I usualy use hardwood cleats with ruber bumpers on the corners to hold glass shelves.


----------



## cpollock (Jan 19, 2009)

I put glass shelves in my kitchen cupboard and love them. The glass supplier told me they would be strong enough on their own (I got 1/4 tempered glass, and the shelves are 42" by 14". Nevertheless…I come from the over-design school, so I used 3/4" x 14" wood blocks on each end, then added a 3/4" steel angle bracket across the span toward the front of the shelf. You can see the brackets, of course, but in a kitchen cabinet they are not distracting. I once discovered a grandkid had climbed up on the shelves to get a box of cereal, and so I'm glad I've got that extra insurance in the design.


----------



## closetguy (Sep 29, 2007)

I would use shelf pins designed for glass shelves, such as this. Setting glass shelves on metal pins would allow the shelves to slide around too easy. Or, at a minimum like campD suggested using rubber covered pins. 32" is pretty long for a glass shelf. I would drill an extra set of shelf pins centered up the back of the cabinets, but in line with the side shelf pin holes. This will give more support to the shelf in the center.
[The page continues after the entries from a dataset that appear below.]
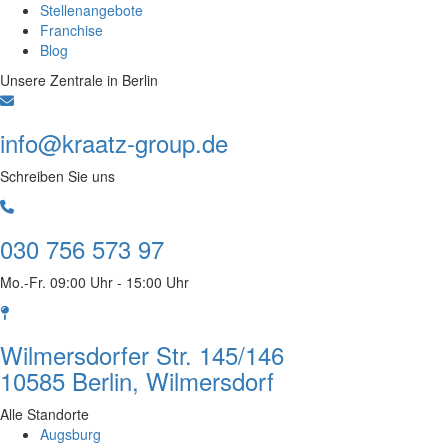
Stellenangebote
Franchise
Blog
Unsere Zentrale in Berlin
info@kraatz-group.de
Schreiben Sie uns
030 756 573 97
Mo.-Fr. 09:00 Uhr - 15:00 Uhr
Wilmersdorfer Str. 145/146
10585 Berlin, Wilmersdorf
Alle Standorte
Augsburg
1/4" tempered glass with polished edges is the way to go for the shelves, but you can use 1/8" - 3/16" non-tempered for the door. I just bought a 22×18 x 1/4 tempered glass for $35. In quantities of 5 or more, it's $30. Your customer may change his mind when you give him the price for this change order.


----------



## RR43 (Jul 7, 2011)

I'm designing a set of pseudo-craftsmen style cabinets that I am planning to use glass shelves in. My plan is to put a notched 1/2×1 1/2 ledger vertically from the bottom to the top of the cabinet in each corner. The glass panels will rest in the notches and will be adjustable for height. Any tgougts on this approach?


----------



## Loren (May 30, 2008)

Glass doesn't flex much so squareness of carcase assembly matters
a lot - which can be thrown off by using plywoods for example. MDF
and melamine are easier to manage in terms of squareness of
the box from cabinet to cabinet. Out of square carcases may be
square at the front and out at the back - no big deal visually but
out of square is usually some kind of twist, which can throw off 
the "planarity" of shelf-in holes and standards. I recommend either
having more control over squareness of assembly than most 
home shop guys have, of making one of the 4 rows of holes
or standards adjustable up or down a bit.


----------



## RR43 (Jul 7, 2011)

I have begun using pocket hole joinery for cabinets. I have found it to be very strong and with the use of some home grown jigs, I have found I can control for square. I've been using epoxy finished plywood: 3/4" for the floor and 1/2" for the sides. I use three pieces of 3/4 poplar;2 pieces insert onto the back and one piece inst across the top in the front. Typically the initial case is pretty close to square. To help keep it that way, I lay it face down on a flat table and use a clamp on the diagonal to fine tune the squareness. At that point, I install a 1/4" tempered Masonite on the back with18 gauge air nailer. I've been very pleased with the results and find they cases go together quickly. Its key to make sure wall the parts are square to begin with, but I assume we do that anyways.


----------



## BillWhite (Jul 23, 2007)

I wouldn't/won't do a glass shelf (or wood for that matter) any longer than 36".
Yep. Tempered is the way to go. Get your glass guy to show ya the difference in edge treatments.
Bill


----------